The bad news is that this performance means the shares now trade on a 3% premium to net asset value (NAV) and the dividend yield is only 3%. Dividends have increased by an annual 3% for the last ten years; investors could hope for more, but as Ross says, “utilities, tobacco companies and other high yielders don’t really fit into our growth model”.
Instead, the list of holdings is headed by Deutsche Börse (the German stock exchange), followed by Chinese footwear business Anta Sports and Coca-Cola – not names you would expect to find in an income portfolio. Anta Sports has been growing revenue, profits and dividends by 50%-60% for the last three years.
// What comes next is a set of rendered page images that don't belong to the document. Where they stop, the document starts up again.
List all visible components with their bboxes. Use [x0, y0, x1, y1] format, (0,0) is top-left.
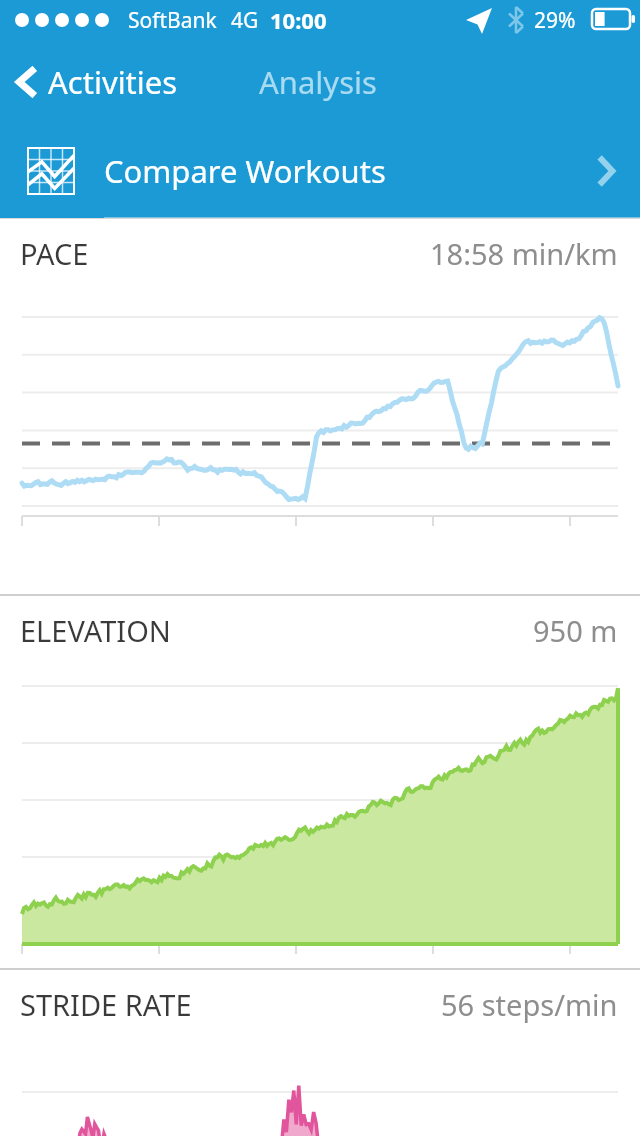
staticText: 10:00 — [270, 5, 327, 35]
staticText: 56 steps/min — [441, 985, 618, 1024]
staticText: PACE — [20, 234, 89, 273]
staticText: 18:58 min/km — [430, 234, 618, 273]
staticText: STRIDE RATE — [20, 985, 192, 1024]
staticText: 29% — [534, 6, 576, 35]
staticText: Compare Workouts — [104, 150, 386, 192]
staticText: SoftBank — [128, 6, 217, 35]
staticText: 4G — [231, 6, 259, 35]
button[interactable]: Activities — [14, 61, 178, 103]
other: Compare chart icon — [26, 146, 76, 196]
staticText: ELEVATION — [20, 611, 171, 650]
button[interactable]: Compare chart icon — [0, 123, 640, 218]
staticText: Activities — [48, 61, 178, 103]
staticText: 950 m — [533, 611, 618, 650]
button[interactable]: Analysis — [259, 61, 377, 103]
This trust is hard to beat
SAINTS shows that Baillie Gifford’s skills go beyond mere growth investing. The trust’s judicious blend of income and growth stocks suggests that its star is unlikely to wane for some time. In common with other Baillie Gifford funds, portfolio turnover, at 20%, is low; ongoing charges, at 0.8% of NAV, are cheap; and the overlap with benchmark index, at 10%, is also below average.
For those looking for a reasonable yield and long-term income growth from an international portfolio, Scottish American is hard to beat, even at current prices.
Short positions… City regulator to probe Mifid rules
► The Financial Conduct Authority (FCA), the UK’s financial regulator, plans to conduct a review into the Mifid II regulations – recent EU rules that changed how asset managers pay for the research they use to make investment decisions, says Chris Flood in the Financial Times. The regulator is concerned about inconsistencies in the interpretation and application of the rules, which came into force in January. Mifid II requires asset managers to “unbundle” the cost of research from transaction charges and trading commission. This is supposed to ensure that their decisions cannot be influenced by receiving research for free. However, the costs of research packages now offered by some of the big banks are “totally out of whack” with pricing elsewhere in the market, says Joshua Maxey of investment research company Third Bridge, raising questions over whether some of the pricing packages could be viewed as an inducement to go with that particular provider, contrary to Mifid rules. The FCA plans to write to companies in the industry over the next few weeks to ask for details about research pricing models.
► Invesco has launched Europe’s first Saudi Arabia-focused exchange-traded fund, says Tom Eckett in Investment Week. The Invesco MSCI Saudi Arabia UCITS fund will track the MSCI Saudi Arabia 20/35 index, which is made up of 22 large and mid-cap companies. The country was upgraded to emerging market status by index provider FTSE Russell in March this year, with inclusion in the index due next year; MSCI is expected to make a similar decision this week. These reclassifications should prompt passive funds that track indices to adjust their weightings accordingly.
Activist watch
Activist investor Carl Icahn has won a majority of seats on the board of oil and gas company SandRidge Energy, says Cara Lombardo in The Wall Street Journal. Icahn, who with 13.5% of shares is the company’s top shareholder, has criticised its dealmaking and executive pay. He was “vocal” in his opposition to SandRidge’s (now abandoned) bid to buy Denver-based Bonanza Creek Energy last year, and its rejection of an unsolicited offer from Midstates Petroleum this year. This week’s vote was closely watched not only because Icahn sought to replace an entire board, but also because it was one of the highest-profile proxy fights so far to use so-called universal ballots, which allow investors to select a mix of both management and dissident nominees.